(Saved data entries)
========================
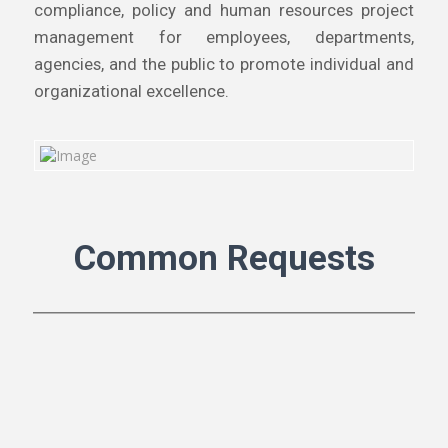
compliance, policy and human resources project
management for employees, departments,
agencies, and the public to promote individual and
organizational excellence.
Common Requests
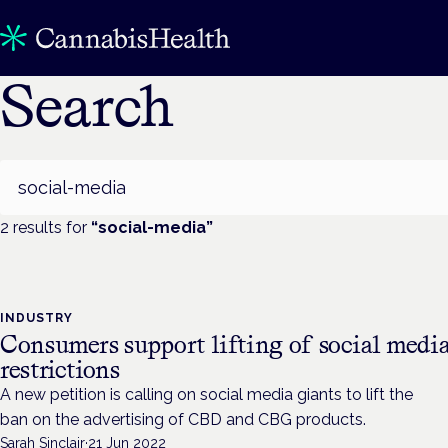
Search
Search
2
result
s
for
“
social-media
”
INDUSTRY
Consumers support lifting of social medi
restrictions
A new petition is calling on social media giants to lift the
ban on the advertising of CBD and CBG products.
Sarah Sinclair
·
21 Jun 2022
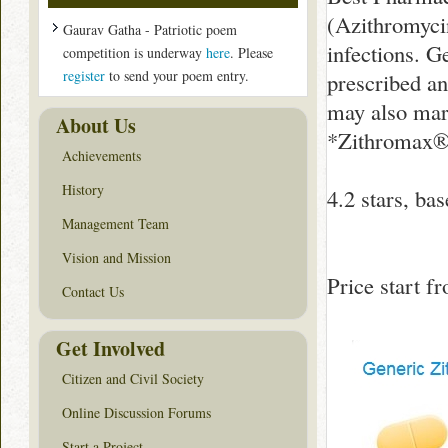
(Azithromycin
Gaurav Gatha - Patriotic poem
infections. 
competition is underway
here
. Please
register
to send your poem entry.
prescribed an
may also mar
About Us
*Zithromax® i
Achievements
History
4.2
stars, ba
Management Team
Vision and Mission
Price start 
Contact Us
Get Involved
Citizen and Civil Society
Online Discussion Forums
Start a Project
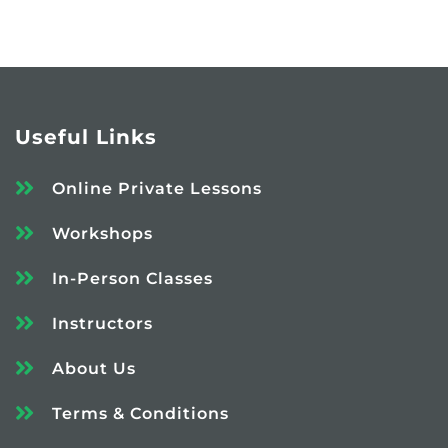
Useful Links
Online Private Lessons
Workshops
In-Person Classes
Instructors
About Us
Terms & Conditions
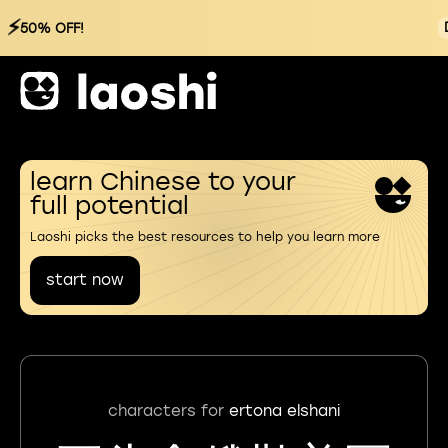
⚡
50% OFF!
learn Chinese to your
full potential
Laoshi picks the best resources to help you learn more
start now
characters for
ertona elshani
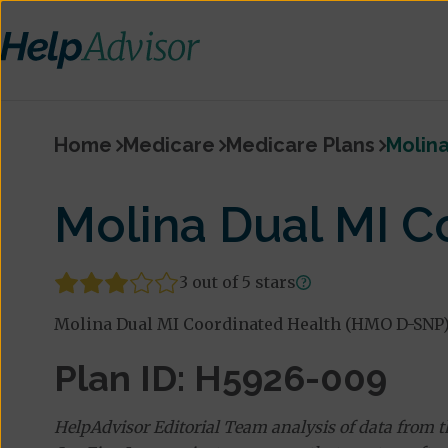
Home
Medicare
Medicare Plans
Molina
Molina Dual MI 
3 out of 5 stars
Molina Dual MI Coordinated Health (HMO D-SNP) i
Plan ID: H5926-009
HelpAdvisor Editorial Team analysis of data from 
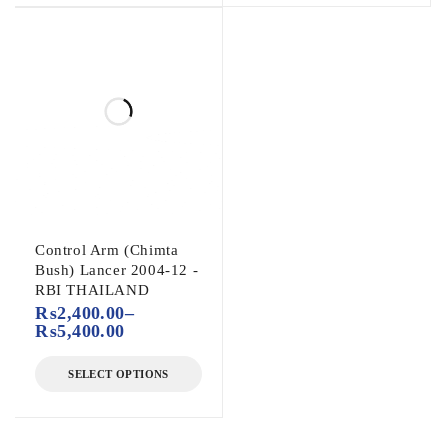
Control Arm (Chimta
Bush) Lancer 2004-12 -
RBI THAILAND
₨
2,400.00
–
₨
5,400.00
SELECT OPTIONS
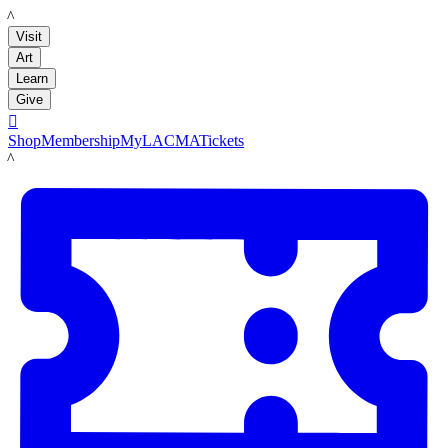
LACMA
Visit
Art
Learn
Give

Shop
Membership
MyLACMA
Tickets
LACMA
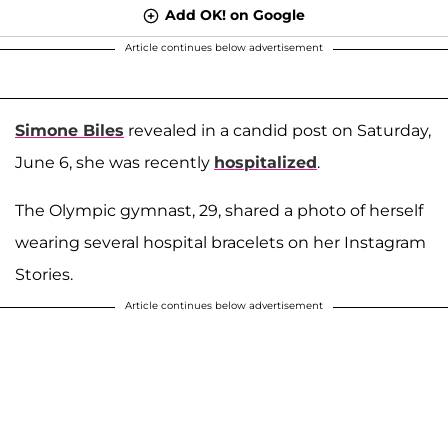
Add OK! on Google
Article continues below advertisement
Simone Biles
revealed in a candid post on Saturday,
June 6, she was recently
hospitalized
.
The Olympic gymnast, 29, shared a photo of herself
wearing several hospital bracelets on her Instagram
Stories.
Article continues below advertisement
========================
## About this task
Copy out all the data exactly, skipping the pictures.

## Output of the task
compliance, policy and human resources project
management for employees, departments,
agencies, and the public to promote individual and
organizational excellence.
Common Requests
Search
Search
2
result
s
for
“
social-media
”
INDUSTRY
Consumers support lifting of social medi
restrictions
A new petition is calling on social media giants to lift the
ban on the advertising of CBD and CBG products.
Sarah Sinclair
·
21 Jun 2022
(Azithromycin
Gaurav Gatha - Patriotic poem
infections. 
competition is underway
here
. Please
register
to send your poem entry.
prescribed an
may also mar
About Us
*Zithromax® i
Achievements
History
4.2
stars, ba
Management Team
Vision and Mission
Price start 
Contact Us
Get Involved
Citizen and Civil Society
Online Discussion Forums
Start a Project
Useful Links
Online Private Lessons
Workshops
In-Person Classes
Instructors
About Us
Terms & Conditions
⚡
50% OFF!
learn Chinese to your
full potential
Laoshi picks the best resources to help you learn more
start now
characters for
ertona elshani
Home
Medicare
Medicare Plans
Molina
Molina Dual MI 
3 out of 5 stars
Molina Dual MI Coordinated Health (HMO D-SNP) i
Plan ID: H5926-009
HelpAdvisor Editorial Team analysis of data from 
Control Arm (Chimta
Bush) Lancer 2004-12 -
RBI THAILAND
₨
2,400.00
–
₨
5,400.00
SELECT OPTIONS
LACMA
Visit
Art
Learn
Give

Shop
Membership
MyLACMA
Tickets
LACMA
Add OK! on Google
Article continues below advertisement
Simone Biles
revealed in a candid post on Saturday,
June 6, she was recently
hospitalized
.
The Olympic gymnast, 29, shared a photo of herself
wearing several hospital bracelets on her Instagram
Stories.
Article continues below advertisement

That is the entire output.